# Given a definition of the natural numbers $N$ define multiplication

This link has a good answer to how to define the set of natural numbers with only knowledge of set theory. how to express the set of natural numbers in ZFC However, he depends on the operator * for multiplication. I was wondering if it was possible to define multiplication from within set theory without the need of that nor the need to define addition first. My idea was to try and do a Cartesian product, but it ends up being non-commutative. Could anyone tell me if there's a better way according to these criteria?

-
I think I would just use the normal approach in Peano Arithmetic, using recursive definition in terms of addition; where addition is similarly defined recursively in terms of the successor function; and where the successor function (e.g. in the case of the von Neumann ordinals) is just the function $s(x) = x \cup \{ x \}$. – Niel de Beaudrap Sep 13 '12 at 17:17
$m \cdot n = k$ iff $k \in \omega \wedge ( \exists f ) ( f \text{ is a bijection from } k \text{ onto } m \times n )$. Of course, you now have to prove that $m \cdot n$ always exists. (And I would hardly call this better than the usual recursive definition.) – arjafi Sep 13 '12 at 17:22

In fact, in ZFC you can define the cartesian product of two sets (using e.g. Kuratowsky's definition of pair), that is $$A\times B:=\left\{x\in P\left(P\left(\bigcup\{A,B\}\right)\right)\ \Big|\ \exists a\exists b\colon a\in A\land b\in B\land x=\left\{\{a\},\{a,b\}\right\}\right\}$$ then for $n, m\in\mathbb N$ define $n\cdot m$ as the unique element of $\mathbb N$ that can be bijected with $n\times m$. As you note from even writingdown the definition, a lot of other axioms are involved (powerset, union, pairing, comprehension).
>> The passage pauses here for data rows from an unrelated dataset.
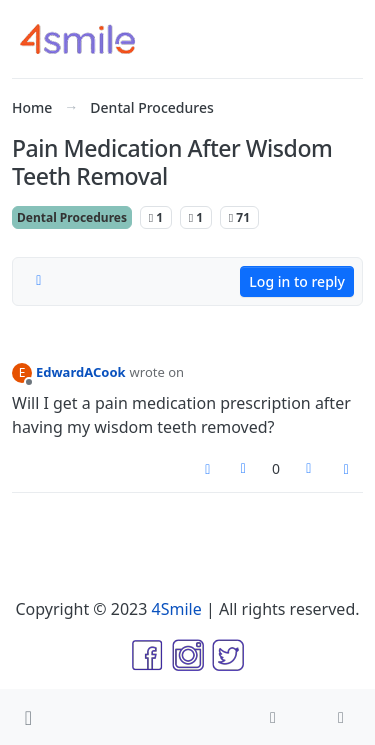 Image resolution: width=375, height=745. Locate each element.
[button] (28, 717)
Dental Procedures (72, 217)
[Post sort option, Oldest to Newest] (39, 281)
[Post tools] (347, 469)
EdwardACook (81, 372)
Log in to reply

Also, have fun showing existence and uniqueness and the arithmetic properties (not to mention defining the concepts of function and bijection first). Honestly, recursion is the method of choice for definitions for the set $\mathbb N$ or the class of ordinals. Ordinals are so rich and powerful even in the context of weirdest set theories (e.g. they are always well-founded even if a theory allows non-well-founded sets), it would be a shame to define an operation on them with heacvy machinery instead of recursion.